Linux Script to check if process is running and act on the result - linux

I have a process that fails regularly & sometimes starts duplicate instances..
When I run:
ps x |grep -v grep |grep -c "processname"
I will get:
2
This is normal as the process runs with a recovery process..
If I get
0
I will want to start the process
if I get:
4
I will want to stop & restart the process
What I need is a way of taking the result of ps x |grep -v grep |grep -c "processname"
Then setup a simple 3 option function
ps x |grep -v grep |grep -c "processname"
if answer = 0 (start process & write NOK & Time to log /var/processlog/check)
if answer = 2 (Do nothing & write OK & time to log /var/processlog/check)
if answer = 4 (stot & restart the process & write NOK & Time to log /var/processlog/check)
The process is stopped with
killall -9 process
The process is started with
process -b -c /usr/local/etc
My main problem is finding a way to act on the result of ps x |grep -v grep |grep -c "processname".
Ideally, I would like to make the result of that grep a variable within the script with something like this:
process=$(ps x |grep -v grep |grep -c "processname")
If possible.

Programs to monitor if a process on a system is running.
Script is stored in crontab and runs once every minute.
This works with if process is not running or process is running multiple times:
#! /bin/bash
case "$(pidof amadeus.x86 | wc -w)" in
0) echo "Restarting Amadeus: $(date)" >> /var/log/amadeus.txt
/etc/amadeus/amadeus.x86 &
;;
1) # all ok
;;
*) echo "Removed double Amadeus: $(date)" >> /var/log/amadeus.txt
kill $(pidof amadeus.x86 | awk '{print $1}')
;;
esac
0 If process is not found, restart it.
1 If process is found, all ok.
* If process running 2 or more, kill the last.
A simpler version.

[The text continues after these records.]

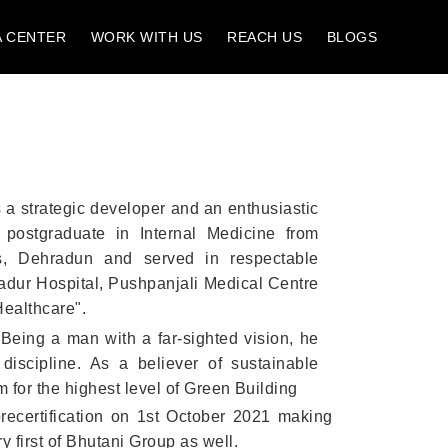
A CENTER
WORK WITH US
REACH US
BLOGS
 a strategic developer and an enthusiastic
a postgraduate in Internal Medicine from
es, Dehradun and served in respectable
adur Hospital, Pushpanjali Medical Centre
Healthcare".
Being a man with a far-sighted vision, he
discipline. As a believer of sustainable
 for the highest level of Green Building
precertification on 1st October 2021 making
 first of Bhutani Group as well.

This just test if process is running, and if not restart it.
It just tests the exit flag $? from the pidof program. It will be 0 of process is running and 1 if not.
#!/bin/bash
pidof amadeus.x86 >/dev/null
if [[ $? -ne 0 ]] ; then
echo "Restarting Amadeus: $(date)" >> /var/log/amadeus.txt
/etc/amadeus/amadeus.x86 &
fi
And at last, a one liner
pidof amadeus.x86 >/dev/null ; [[ $? -ne 0 ]] && echo "Restarting Amadeus: $(date)" >> /var/log/amadeus.txt && /etc/amadeus/amadeus.x86 &
This can then be used in crontab to run every minute like this:
* * * * * pidof amadeus.x86 >/dev/null ; [[ $? -ne 0 ]] && echo "Restarting Amadeus: $(date)" >> /var/log/amadeus.txt && /etc/amadeus/amadeus.x86 &
cccam oscam

I adopted the #Jotne solution and works perfectly! For example for mongodb server in my NAS
#! /bin/bash
case "$(pidof mongod | wc -w)" in
0) echo "Restarting mongod:"
mongod --config mongodb.conf
;;
1) echo "mongod already running"
;;
esac

I have adopted your script for my situation Jotne.
#! /bin/bash
logfile="/var/oscamlog/oscam1check.log"
case "$(pidof oscam1 | wc -w)" in
0) echo "oscam1 not running, restarting oscam1: $(date)" >> $logfile
/usr/local/bin/oscam1 -b -c /usr/local/etc/oscam1 -t /usr/local/tmp.oscam1 &
;;
2) echo "oscam1 running, all OK: $(date)" >> $logfile
;;
*) echo "multiple instances of oscam1 running. Stopping & restarting oscam1: $(date)" >> $logfile
kill $(pidof oscam1 | awk '{print $1}')
;;
esac
While I was testing, I ran into a problem..
I started 3 extra process's of oscam1 with this line:
/usr/local/bin/oscam1 -b -c /usr/local/etc/oscam1 -t /usr/local/tmp.oscam1
which left me with 8 process for oscam1. the problem is this..
When I run the script, It only kills 2 process's at a time, so I would have to run it 3 times to get it down to 2 process..
Other than killall -9 oscam1 followed by /usr/local/bin/oscam1 -b -c /usr/local/etc/oscam1 -t /usr/local/tmp.oscam1, in *)is there any better way to killall apart from the original process? So there would be zero downtime?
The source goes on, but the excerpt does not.